Saturday, July 26, 2008

It's Not Green: Be Fine Exfoliating Cleanser

Here's one for the "save your money" files.  I was in my local CVS the other week, perusing the cleansers, and close to their exceedingly small group of "natural" skin care products was the "Be fine food skin care" range.  Needing a cleanser, and not having tried Be fine line before, I grabbed it.  I suppose I didn't study the ingredient list on the package, and as I no longer have the outer packaging I'm beginning to wonder if there was one there to start with!  I'm sure it must have had an ingredient list, but I guess I was in a hurry. The line touts itself as containing food-grade ingredients, no parabens, allergen free fragrance, vegetarian proteins, and that it has had no animal testing whatsoever.  So, even though I knew it wasn't claiming to be organic, I thought I'd give it a go as it seemed to be kind of green.  At $12.79 at least it fit into my price range.

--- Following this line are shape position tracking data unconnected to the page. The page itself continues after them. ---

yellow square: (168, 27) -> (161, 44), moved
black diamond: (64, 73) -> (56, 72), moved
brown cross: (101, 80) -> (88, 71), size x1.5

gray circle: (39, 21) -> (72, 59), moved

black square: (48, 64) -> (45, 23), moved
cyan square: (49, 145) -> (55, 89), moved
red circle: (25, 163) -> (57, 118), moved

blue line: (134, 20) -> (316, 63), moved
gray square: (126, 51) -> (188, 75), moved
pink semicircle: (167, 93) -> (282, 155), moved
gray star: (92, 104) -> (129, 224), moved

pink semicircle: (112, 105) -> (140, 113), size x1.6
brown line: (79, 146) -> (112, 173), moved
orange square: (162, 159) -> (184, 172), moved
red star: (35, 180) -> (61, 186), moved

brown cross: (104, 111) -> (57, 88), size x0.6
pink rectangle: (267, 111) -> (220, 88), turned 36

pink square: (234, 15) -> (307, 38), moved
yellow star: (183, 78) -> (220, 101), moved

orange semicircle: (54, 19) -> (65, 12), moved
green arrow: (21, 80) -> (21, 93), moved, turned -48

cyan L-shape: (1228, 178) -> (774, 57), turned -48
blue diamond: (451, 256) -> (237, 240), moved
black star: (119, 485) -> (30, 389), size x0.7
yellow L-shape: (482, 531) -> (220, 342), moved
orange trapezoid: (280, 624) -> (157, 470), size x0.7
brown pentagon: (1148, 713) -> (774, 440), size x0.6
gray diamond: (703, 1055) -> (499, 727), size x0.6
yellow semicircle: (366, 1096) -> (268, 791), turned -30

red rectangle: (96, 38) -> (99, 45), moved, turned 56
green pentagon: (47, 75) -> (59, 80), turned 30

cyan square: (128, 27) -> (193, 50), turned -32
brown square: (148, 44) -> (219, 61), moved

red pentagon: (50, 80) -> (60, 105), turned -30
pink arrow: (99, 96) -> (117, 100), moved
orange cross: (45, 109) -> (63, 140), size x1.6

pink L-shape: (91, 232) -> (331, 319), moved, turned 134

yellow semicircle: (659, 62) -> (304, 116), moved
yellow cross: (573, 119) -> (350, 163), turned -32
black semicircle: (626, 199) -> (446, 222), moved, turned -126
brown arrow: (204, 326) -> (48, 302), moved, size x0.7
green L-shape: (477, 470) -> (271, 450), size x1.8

Using it was fine - it is quite nicely exfoliating, and lathers very well. However, because it tries hard to be very foody, it feels like you are exfoliating your face with a brown sugar paste. Not that that's a bad thing, but it kept making me wonder why I didn't just go to the kitchen cabinet and make a brown sugar paste that would probably do the job as well.  For a lot less money.

It was only later that I went and checked all the ingredients.  For a start, it contains sodium laureth sulfate, which is a no-no in my book.  But hey, no wonder the product lathered well. Worse still, it also contains ingredients that I hadn't really come across before, and which I now know are nasty preservatives - one being methylisothiazolinone, which is apparently a neurotoxin.  Another is methylchloroisothiazolinone, and I found a website that claims it is an extremely potent allergen that "was responsible for an epidemic of contact sensitivity, in some geographical areas, in the 1980s and early 1990s".  

So clearly I was the victim of some green washing here.  They took out the parabens so that they could claim that the product was "paraben free" and replaced them with some equally nasty, if not nastier, preservatives. Shame on you, makers of Be fine!

Don't make the same mistake that I did!  Zero stars for this one.